Problem. Every record should be copied exactly, except that pictures are to be omitted.

:::

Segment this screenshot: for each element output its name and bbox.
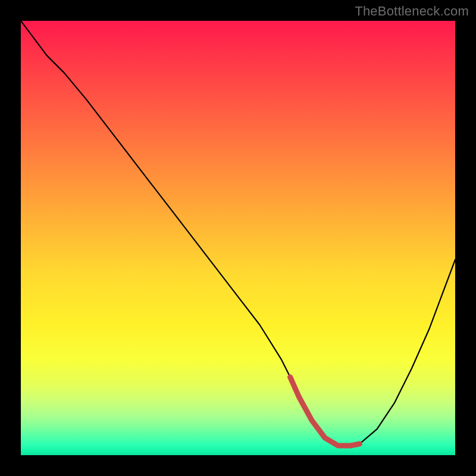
plot-area	[21, 21, 455, 455]
curve-line	[21, 21, 455, 446]
watermark-text: TheBottleneck.com	[355, 4, 469, 19]
trough-highlight	[290, 377, 360, 446]
bottleneck-curve	[21, 21, 455, 455]
chart-frame: TheBottleneck.com	[0, 0, 476, 476]
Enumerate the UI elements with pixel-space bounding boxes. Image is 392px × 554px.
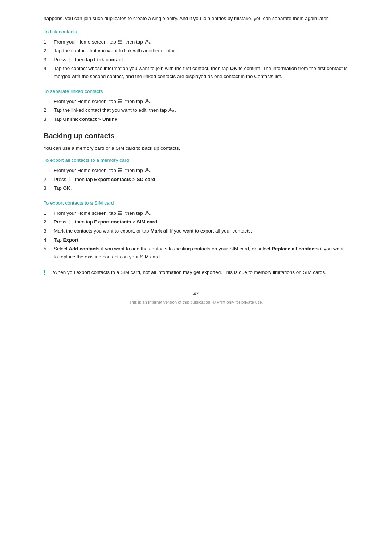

:::

Result of the exercise.
Segment this screenshot: for each element output its name and bbox.
plot-area	[21, 21, 455, 455]
curve-line	[21, 21, 455, 446]
watermark-text: TheBottleneck.com	[355, 4, 469, 19]
trough-highlight	[290, 377, 360, 446]
bottleneck-curve	[21, 21, 455, 455]
chart-frame: TheBottleneck.com	[0, 0, 476, 476]
Enumerate the UI elements with pixel-space bounding boxes. Image is 392px × 554px.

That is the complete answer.